How to resolve InvalidArgumentError: Incompatible

2019-08-27 14:50发布

问题:

I used this repository and keras_contrib.crf to build a CustomELMo + BiLSTM + CRF sequence classifier for natural language.

It works wonderfully but experiences negative loss, which is theoretically wrong. It's an issue that's been discussed here and here and the solution seems to be using masking. However, I had to comment out the compute_mask function in my custom ELMo embeddings layer, as it was begining training and then throwing:

InvalidArgumentError: Incompatible shapes: [32,47] vs. [32,0] [[{{node loss/crf_1_loss/mul_6}}]]

where 32 is batch size and 47 is one less than my specified max_length (presumably meaning it's recalculating max_len once the pad token is masked).

The compute_mask function outputs are of dim (?, 1). That seems wrong, and I think I need to reshape the out_mask to be 3D, to match the output shape of the Embeddings (with dict lookup set to 'elmo', output shape is (batch_size, max_length, 1024), which should be correct as the BiLSTM requires 3D input).

So I tried another compute_mask function (commented out below), which produces a mask of dims (?, 1, 1). That also seems wrong, and sure enough, before the model can even begin training I get:

AssertionError: Input mask to CRF must have dim 2 if not None

So I'm not sure which of the two errors to focus on, and how to resolve them. I've included the most important code below. Happy to make a git repo with the whole thing and/or full stack trace if need be.

Custom ELMo Layer:

class ElmoEmbeddingLayer(Layer):
    def __init__(self, **kwargs):
        self.dimensions = 1024
        self.trainable = True
        super(ElmoEmbeddingLayer, self).__init__(**kwargs)

    def build(self, input_shape):
        self.elmo = hub.Module('https://tfhub.dev/google/elmo/2', trainable=self.trainable, name="{}_module".format(self.name))
    self.trainable_weights += K.tf.trainable_variables(scope="^{}_module/.*".format(self.name))
    super(ElmoEmbeddingLayer, self).build(input_shape)

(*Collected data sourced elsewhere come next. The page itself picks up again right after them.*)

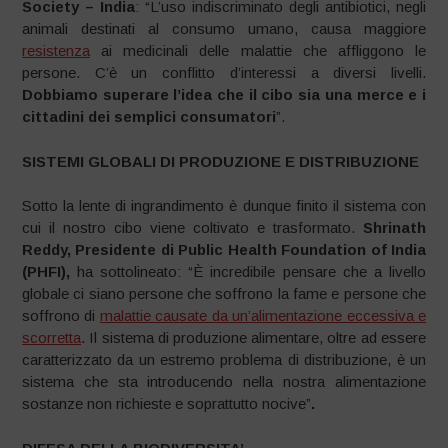
Society – India
: “L’uso indiscriminato degli antibiotici, negli
animali destinati al consumo umano, causa maggiore
resistenza
ai medicinali delle malattie che affliggono le
persone. C’è un conflitto d’interessi a diversi livelli.
Dobbiamo superare l’idea che il cibo sia una merce e i
cittadini dei semplici consumatori
”.
SISTEMI GLOBALI DI PRODUZIONE E DISTRIBUZIONE
Sotto la lente di ingrandimento è dunque finito il sistema con
cui il nostro cibo viene coltivato e trasformato.
Shrinath
Reddy, Presidente di Public Health Foundation of India
(PHFI),
ha sottolineato: “È incredibile pensare che a livello
globale ci siano persone che soffrono la fame e persone che
soffrono di
malattie causate da un’alimentazione eccessiva e
scorretta
. Il sistema di produzione alimentare, oltre ad essere
caratterizzato da un estremo problema di distribuzione, è un
sistema che sta introducendo nella nostra alimentazione
sostanze non richieste e soprattutto nocive”
.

    def call(self, x, mask=None):
        result = self.elmo(K.squeeze(K.cast(x, tf.string), axis=1),
                   as_dict=True, signature='default',)['elmo']
        return result

    # Original compute_mask function. Raises; 
    # InvalidArgumentError: Incompatible shapes: [32,47] vs. [32,0]      [[{{node loss/crf_1_loss/mul_6}}]]
     def compute_mask(self, inputs, mask=None):
         return K.not_equal(inputs, '__PAD__')

    # Alternative compute_mask function. Raises:
    # AssertionError: Input mask to CRF must have dim 2 if not None
    # def compute_mask(self, inputs, mask=None):
        # out_mask = K.not_equal(inputs, '__PAD__')
        # out_mask = K.expand_dims(out_mask)
        # return out_mask

    def compute_output_shape(self, input_shape):
        return input_shape[0], 48, self.dimensions

The model is built as follows:

    def build_model(): # uses crf from keras_contrib
        input = layers.Input(shape=(1,), dtype=tf.string)
        model = ElmoEmbeddingLayer(name='ElmoEmbeddingLayer')(input)
        model = Bidirectional(LSTM(units=512, return_sequences=True))(model)
        crf = CRF(num_tags)
        out = crf(model)
        model = Model(input, out)
        model.compile(optimizer="rmsprop", loss=crf_loss, metrics=[crf_accuracy, categorical_accuracy, mean_squared_error])
        model.summary()
        return model